* **Records for this task**

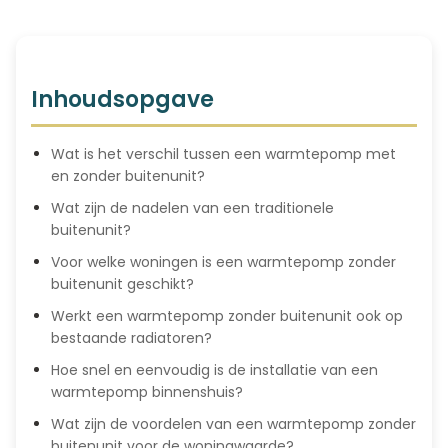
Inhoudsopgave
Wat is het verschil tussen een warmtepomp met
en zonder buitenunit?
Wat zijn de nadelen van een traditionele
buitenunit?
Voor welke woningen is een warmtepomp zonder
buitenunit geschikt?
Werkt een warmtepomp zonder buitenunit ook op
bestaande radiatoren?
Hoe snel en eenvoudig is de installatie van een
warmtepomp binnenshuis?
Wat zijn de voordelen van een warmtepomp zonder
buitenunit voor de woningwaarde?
* * *
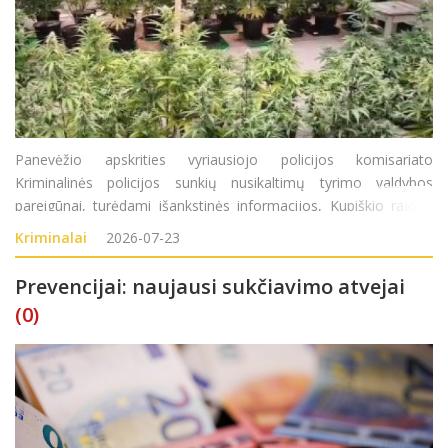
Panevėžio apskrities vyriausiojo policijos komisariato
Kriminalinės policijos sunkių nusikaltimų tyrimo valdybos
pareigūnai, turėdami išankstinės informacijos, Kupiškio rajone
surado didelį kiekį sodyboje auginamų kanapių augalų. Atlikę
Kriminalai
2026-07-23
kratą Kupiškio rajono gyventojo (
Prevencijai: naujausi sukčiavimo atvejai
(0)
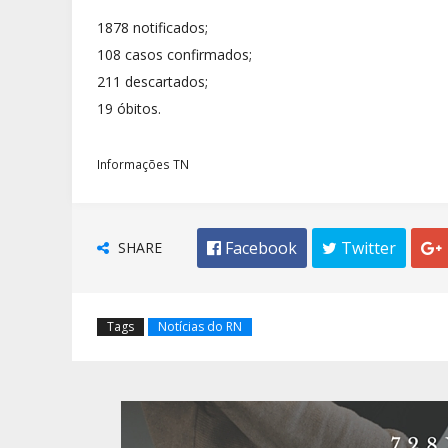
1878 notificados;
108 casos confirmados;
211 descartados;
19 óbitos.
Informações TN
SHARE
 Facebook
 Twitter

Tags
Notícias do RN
* * *
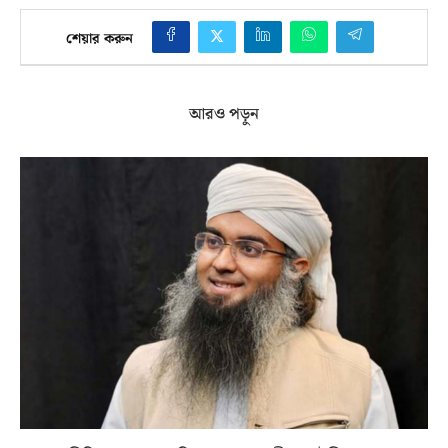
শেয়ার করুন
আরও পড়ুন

* **What this task involves**
Begin with the line that has "Wat zijn de nadelen van een traditionele" in the listing above and end after the line that has "buitenunit voor de woningwaarde?"; output those lines exactly.

* **Task solution**
Wat zijn de nadelen van een traditionele
buitenunit?
Voor welke woningen is een warmtepomp zonder
buitenunit geschikt?
Werkt een warmtepomp zonder buitenunit ook op
bestaande radiatoren?
Hoe snel en eenvoudig is de installatie van een
warmtepomp binnenshuis?
Wat zijn de voordelen van een warmtepomp zonder
buitenunit voor de woningwaarde?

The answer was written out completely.